» AVAILABLE RECORDS:
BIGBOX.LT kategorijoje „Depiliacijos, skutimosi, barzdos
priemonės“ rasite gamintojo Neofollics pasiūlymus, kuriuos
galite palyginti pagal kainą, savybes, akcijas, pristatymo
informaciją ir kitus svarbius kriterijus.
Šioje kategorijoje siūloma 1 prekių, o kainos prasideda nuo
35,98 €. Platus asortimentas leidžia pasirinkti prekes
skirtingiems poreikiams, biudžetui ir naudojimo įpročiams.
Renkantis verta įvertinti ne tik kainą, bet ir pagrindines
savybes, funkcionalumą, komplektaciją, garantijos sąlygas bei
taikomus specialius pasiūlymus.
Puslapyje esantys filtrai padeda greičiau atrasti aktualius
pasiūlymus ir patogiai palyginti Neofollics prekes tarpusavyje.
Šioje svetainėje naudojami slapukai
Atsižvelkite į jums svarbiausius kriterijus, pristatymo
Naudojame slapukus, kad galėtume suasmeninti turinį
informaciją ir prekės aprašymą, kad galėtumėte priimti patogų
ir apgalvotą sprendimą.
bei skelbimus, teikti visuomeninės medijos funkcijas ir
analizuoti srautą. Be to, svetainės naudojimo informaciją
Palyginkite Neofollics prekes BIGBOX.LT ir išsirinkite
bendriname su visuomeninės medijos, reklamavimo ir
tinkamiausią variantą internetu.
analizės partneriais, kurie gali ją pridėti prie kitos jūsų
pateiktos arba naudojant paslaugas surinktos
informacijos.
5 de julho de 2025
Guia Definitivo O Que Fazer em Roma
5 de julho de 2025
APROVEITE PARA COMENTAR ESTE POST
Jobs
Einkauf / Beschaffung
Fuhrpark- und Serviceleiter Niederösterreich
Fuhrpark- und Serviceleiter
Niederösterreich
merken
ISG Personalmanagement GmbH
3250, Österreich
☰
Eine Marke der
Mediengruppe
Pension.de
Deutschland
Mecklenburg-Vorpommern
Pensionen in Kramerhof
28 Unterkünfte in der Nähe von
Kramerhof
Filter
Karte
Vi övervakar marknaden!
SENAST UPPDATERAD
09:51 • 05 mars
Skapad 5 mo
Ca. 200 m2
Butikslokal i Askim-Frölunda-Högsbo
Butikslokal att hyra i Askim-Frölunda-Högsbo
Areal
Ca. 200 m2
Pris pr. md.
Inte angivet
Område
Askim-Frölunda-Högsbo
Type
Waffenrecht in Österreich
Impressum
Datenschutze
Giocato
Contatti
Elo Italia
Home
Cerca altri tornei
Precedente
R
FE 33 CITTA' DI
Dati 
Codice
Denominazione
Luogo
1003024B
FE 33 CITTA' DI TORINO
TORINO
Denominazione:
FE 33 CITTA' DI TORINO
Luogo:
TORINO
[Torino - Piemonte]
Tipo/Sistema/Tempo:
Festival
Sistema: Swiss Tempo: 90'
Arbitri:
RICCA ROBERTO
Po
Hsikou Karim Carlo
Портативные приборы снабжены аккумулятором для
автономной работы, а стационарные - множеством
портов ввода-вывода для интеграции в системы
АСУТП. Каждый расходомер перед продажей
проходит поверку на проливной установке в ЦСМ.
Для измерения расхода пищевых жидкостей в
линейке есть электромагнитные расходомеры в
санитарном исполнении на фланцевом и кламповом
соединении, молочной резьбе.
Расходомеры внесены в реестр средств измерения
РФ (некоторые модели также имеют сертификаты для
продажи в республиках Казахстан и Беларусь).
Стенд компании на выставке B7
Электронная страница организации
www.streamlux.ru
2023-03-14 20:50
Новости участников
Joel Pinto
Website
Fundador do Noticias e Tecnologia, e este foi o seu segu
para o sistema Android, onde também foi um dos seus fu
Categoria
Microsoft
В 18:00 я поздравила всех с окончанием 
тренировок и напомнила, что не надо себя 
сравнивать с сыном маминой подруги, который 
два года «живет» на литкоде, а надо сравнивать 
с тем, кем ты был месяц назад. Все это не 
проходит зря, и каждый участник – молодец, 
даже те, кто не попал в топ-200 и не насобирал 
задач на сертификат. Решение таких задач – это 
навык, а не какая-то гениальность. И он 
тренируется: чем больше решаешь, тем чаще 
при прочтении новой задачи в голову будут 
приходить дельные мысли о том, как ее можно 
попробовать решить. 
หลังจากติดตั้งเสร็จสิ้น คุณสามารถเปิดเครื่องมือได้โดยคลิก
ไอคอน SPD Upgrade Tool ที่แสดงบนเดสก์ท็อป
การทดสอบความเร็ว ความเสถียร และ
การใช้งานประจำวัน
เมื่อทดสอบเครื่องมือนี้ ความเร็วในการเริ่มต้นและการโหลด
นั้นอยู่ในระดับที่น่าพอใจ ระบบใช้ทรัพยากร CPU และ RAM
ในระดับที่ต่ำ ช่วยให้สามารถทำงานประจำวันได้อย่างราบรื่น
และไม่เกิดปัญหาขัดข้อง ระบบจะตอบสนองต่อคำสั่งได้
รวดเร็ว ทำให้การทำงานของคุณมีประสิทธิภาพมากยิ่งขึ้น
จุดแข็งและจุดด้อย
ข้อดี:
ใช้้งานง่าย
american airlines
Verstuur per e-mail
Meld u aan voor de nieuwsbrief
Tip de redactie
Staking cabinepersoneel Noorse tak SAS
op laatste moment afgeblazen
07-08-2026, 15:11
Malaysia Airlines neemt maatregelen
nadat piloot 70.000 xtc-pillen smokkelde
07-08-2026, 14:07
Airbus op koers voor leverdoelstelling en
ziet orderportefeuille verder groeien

» DIRECTIONS: How many of the lines above include the string "BIGBOX"? Answer with the number only.

» SOLUTION TO THIS PROBLEM: 2